As stated in the official Tor Project documentation:
"Recently in 2020, the Certificate Authority/Browser Forum voted and approved version 3 onion certificates, so CAs are now allowed to issue Domain Validation (DV) and Organization Validation (OV) certificates containing Tor onion addresses. In the nearby future, we hope that Let's Encrypt CA can start issuing v3 onion certificates for free."
(Source)
Let's Encrypt is a leading provider of free and widely trusted SSL certificates. Allowing .onion site owners to obtain certificates at no cost would significantly enhance the security and privacy of the Tor network. Many privacy-conscious individuals and organizations rely on Let's Encrypt for secure communications, and extending this service to .onion domains would align with Let's Encrypt’s mission of creating a more secure and privacy-respecting internet.
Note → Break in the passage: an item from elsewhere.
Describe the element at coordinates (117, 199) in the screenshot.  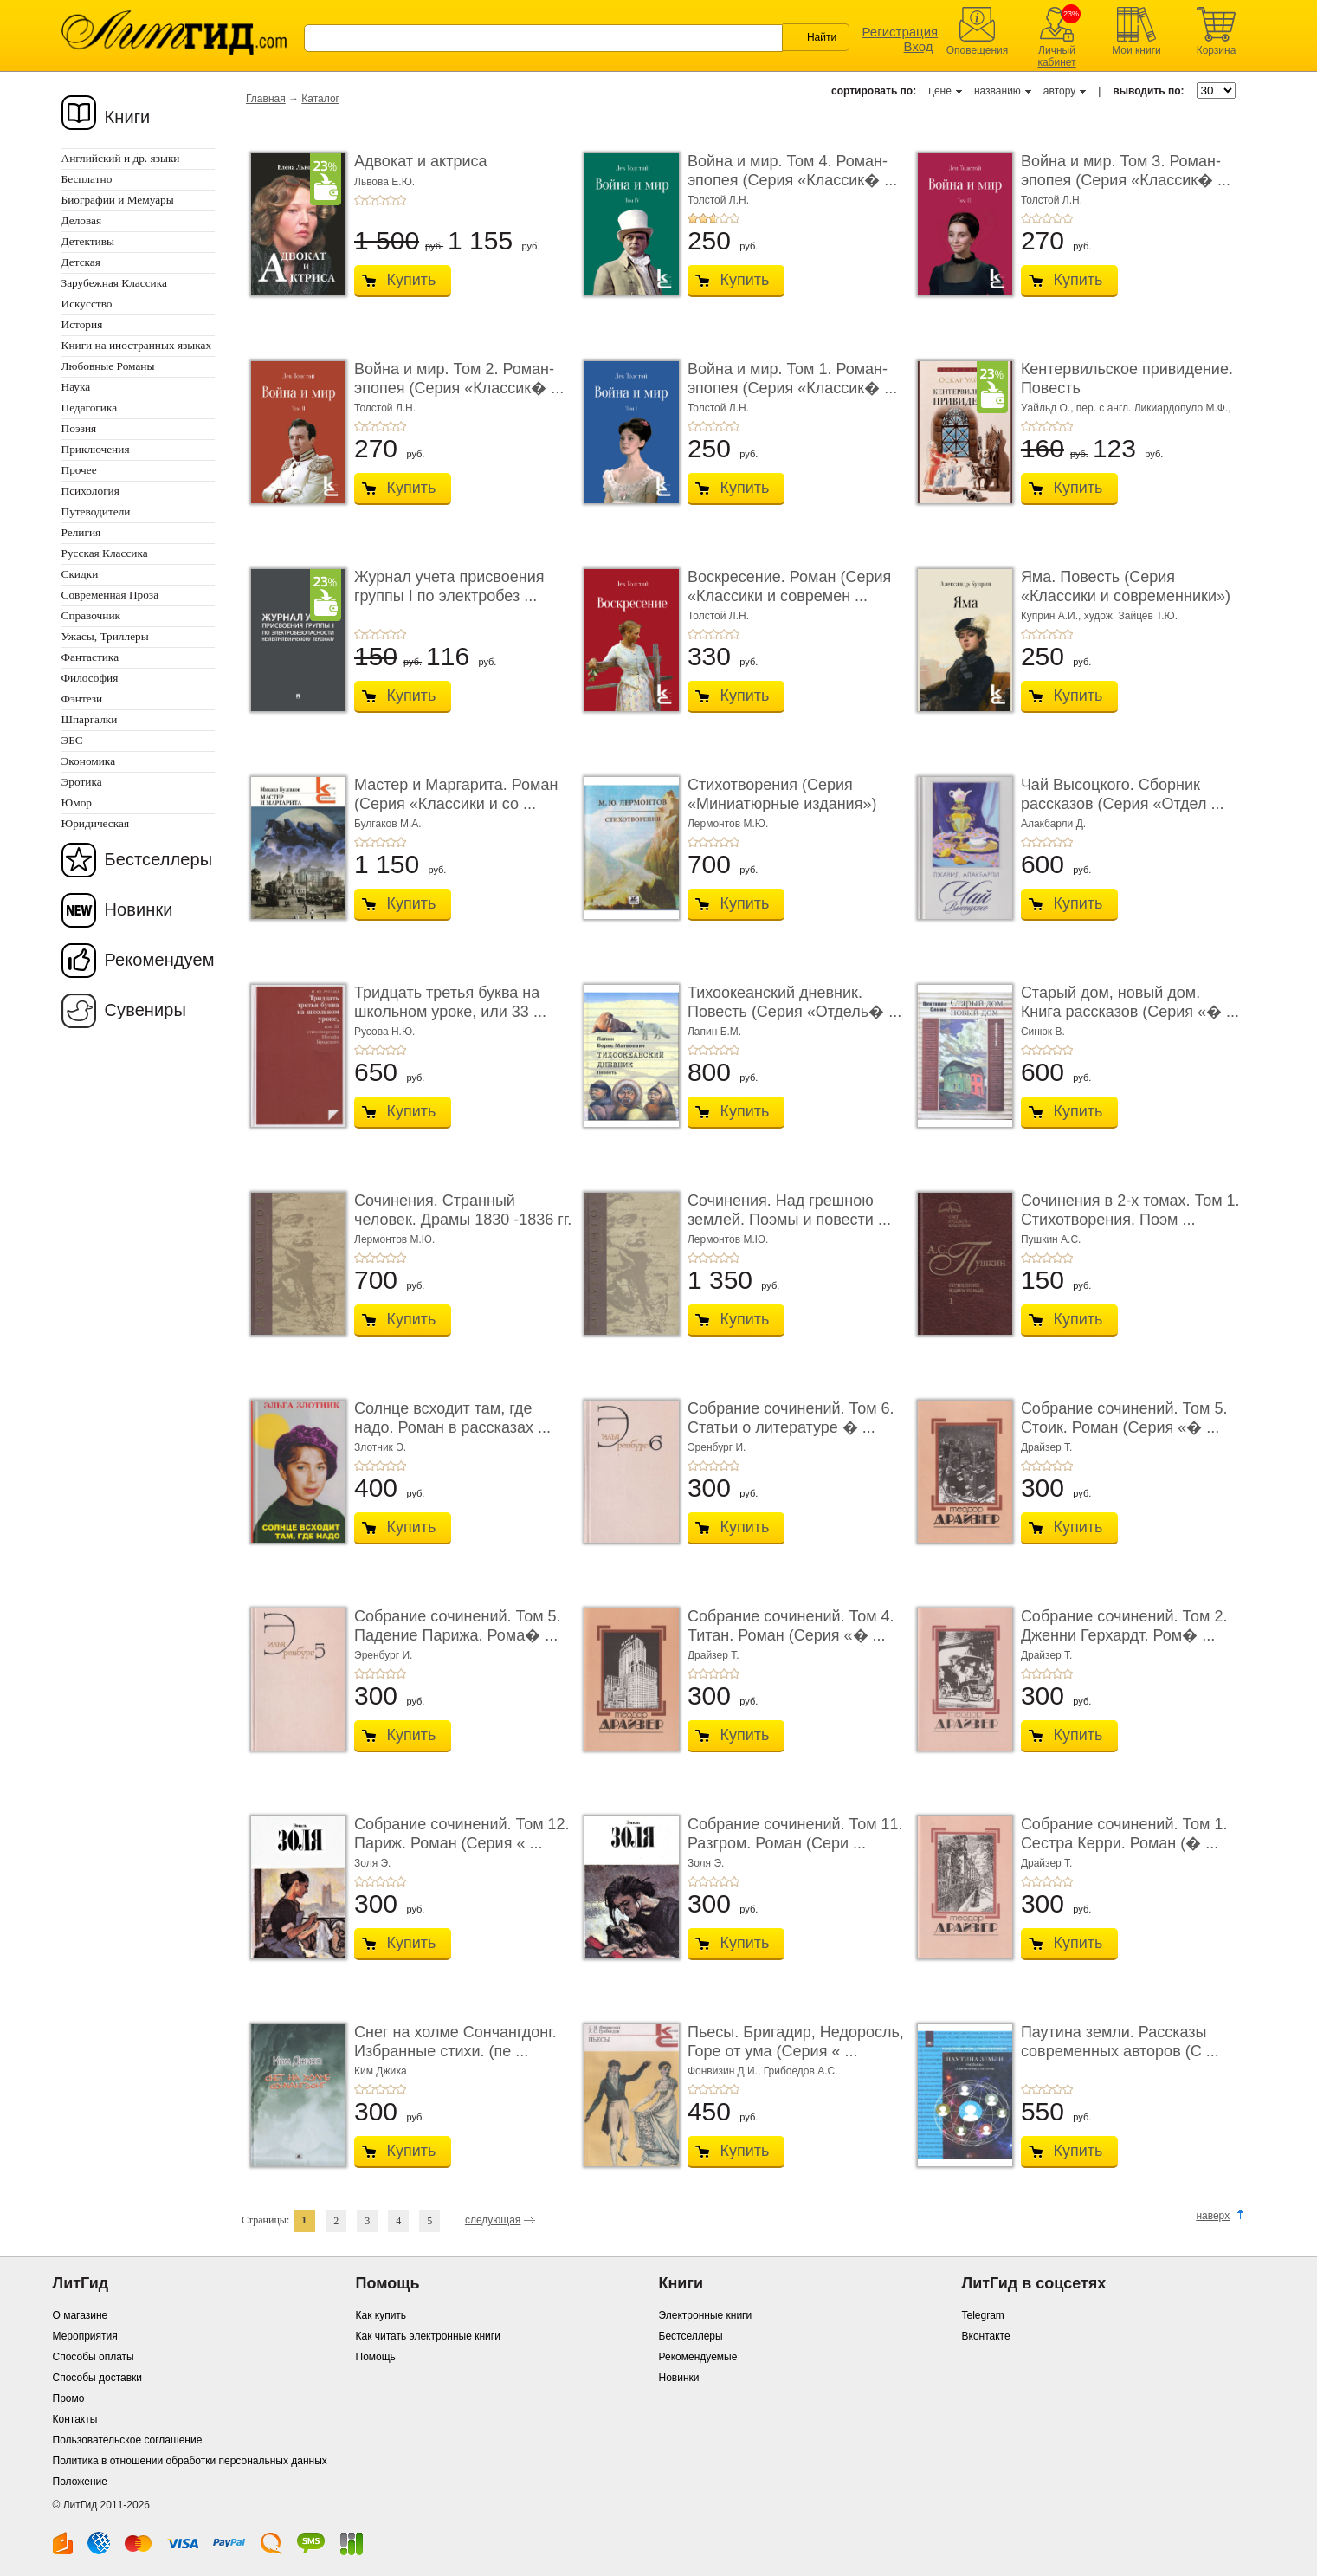
I see `Биографии и Мемуары` at that location.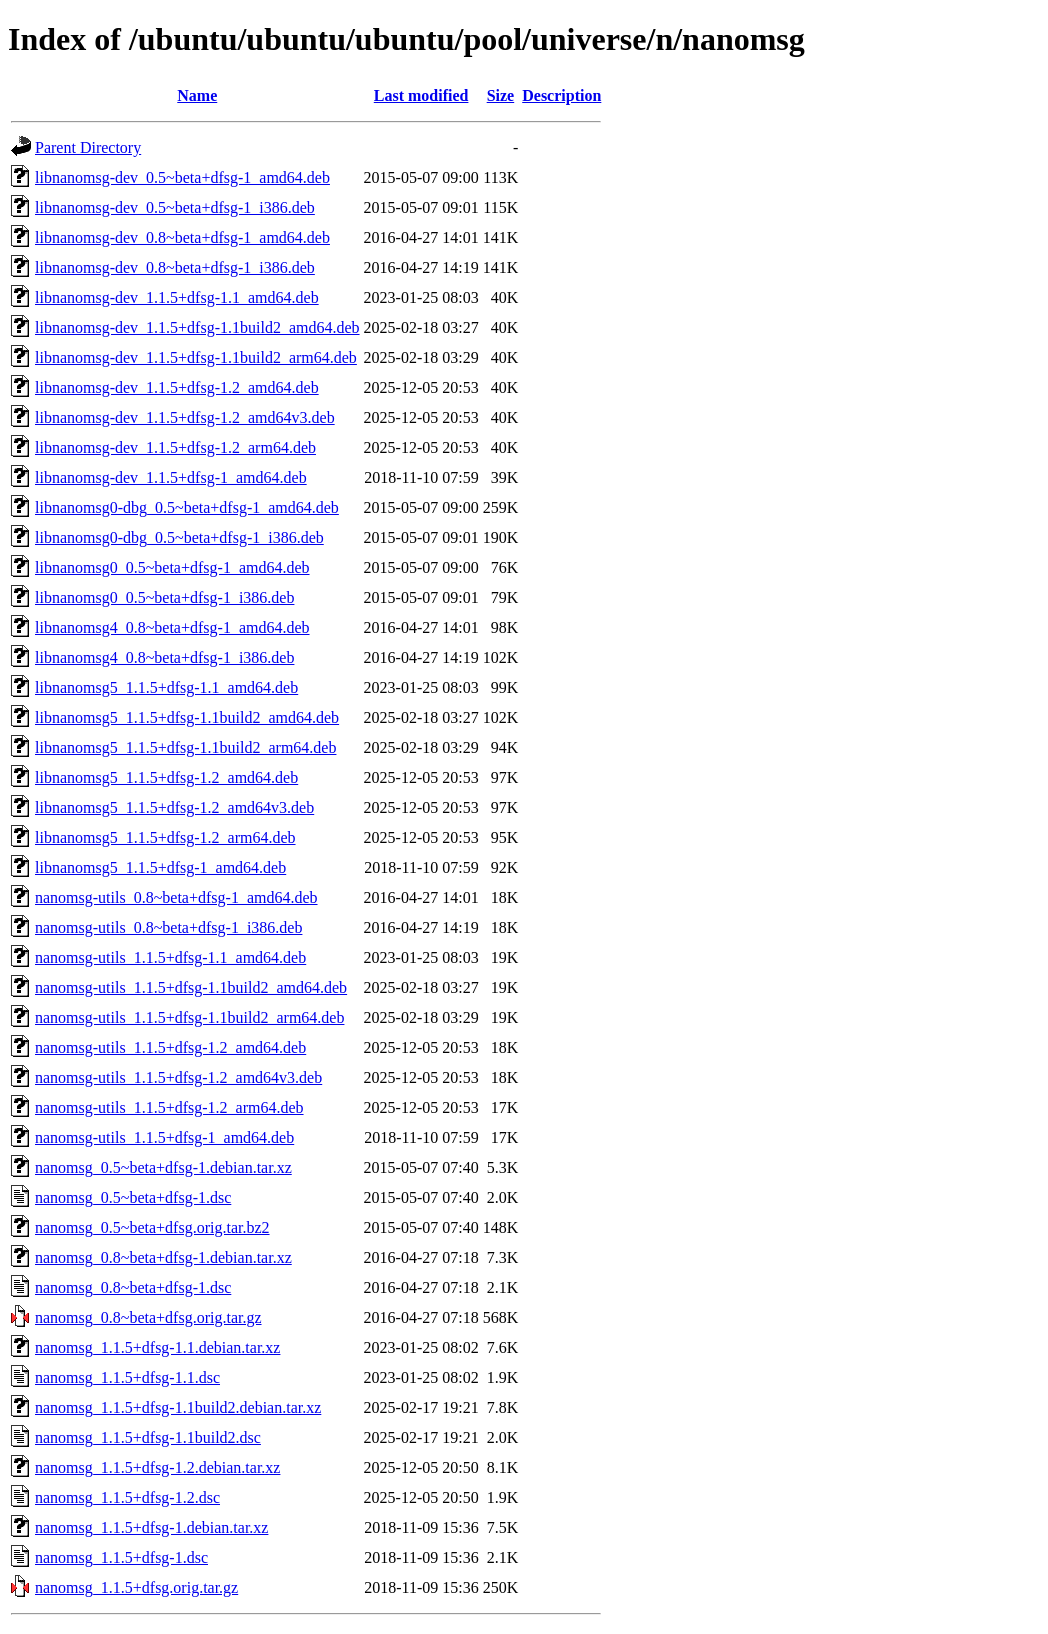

Additionally, I believe that HTTP-based validation would be sufficient for .onion sites within the Tor network. Due to the nature of Tor, it is inherently clear that a web server hosting a .onion address can only be controlled by the entity possessing the corresponding private key. Therefore, it may be feasible for Let's Encrypt to adapt its existing HTTP-01 validation method for Tor, allowing certificates to be issued without requiring additional DNS verification.
I understand that there may be technical and policy challenges involved. However, I sincerely request that Let's Encrypt consider implementing this feature in the future. It would be a significant step toward strengthening the security of Tor onion services and making encrypted connections more accessible to everyone.